▶ _YOUR INSTRUCTIONS_:
The lines from the one with "第二十二条 机关、单位对承载国家秘密的纸介质、光" through the last line below are to be copied exactly; no other lines are to be returned.

Page images and extracted text:
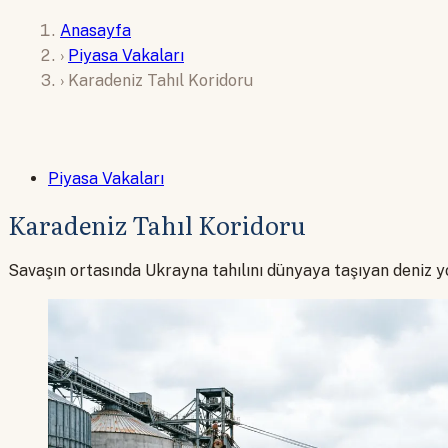
Anasayfa
›
Piyasa Vakaları
›
Karadeniz Tahıl Koridoru
Piyasa Vakaları
Karadeniz Tahıl Koridoru
Savaşın ortasında Ukrayna tahılını dünyaya taşıyan deniz y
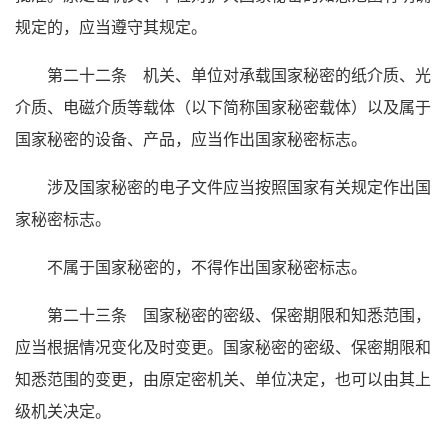
规定的，应当遵守其规定。
第二十二条 机关、单位对承载国家秘密的纸介质、光
介质、电磁介质等载体（以下简称国家秘密载体）以及属于
国家秘密的设备、产品，应当作出国家秘密标志。
涉及国家秘密的电子文件应当按照国家有关规定作出国
家秘密标志。
不属于国家秘密的，不得作出国家秘密标志。
第二十三条 国家秘密的密级、保密期限和知悉范围，
应当根据情况变化及时变更。国家秘密的密级、保密期限和
知悉范围的变更，由原定密机关、单位决定，也可以由其上
级机关决定。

▶ _TASK RESULT_:
第二十二条 机关、单位对承载国家秘密的纸介质、光
介质、电磁介质等载体（以下简称国家秘密载体）以及属于
国家秘密的设备、产品，应当作出国家秘密标志。
涉及国家秘密的电子文件应当按照国家有关规定作出国
家秘密标志。
不属于国家秘密的，不得作出国家秘密标志。
第二十三条 国家秘密的密级、保密期限和知悉范围，
应当根据情况变化及时变更。国家秘密的密级、保密期限和
知悉范围的变更，由原定密机关、单位决定，也可以由其上
级机关决定。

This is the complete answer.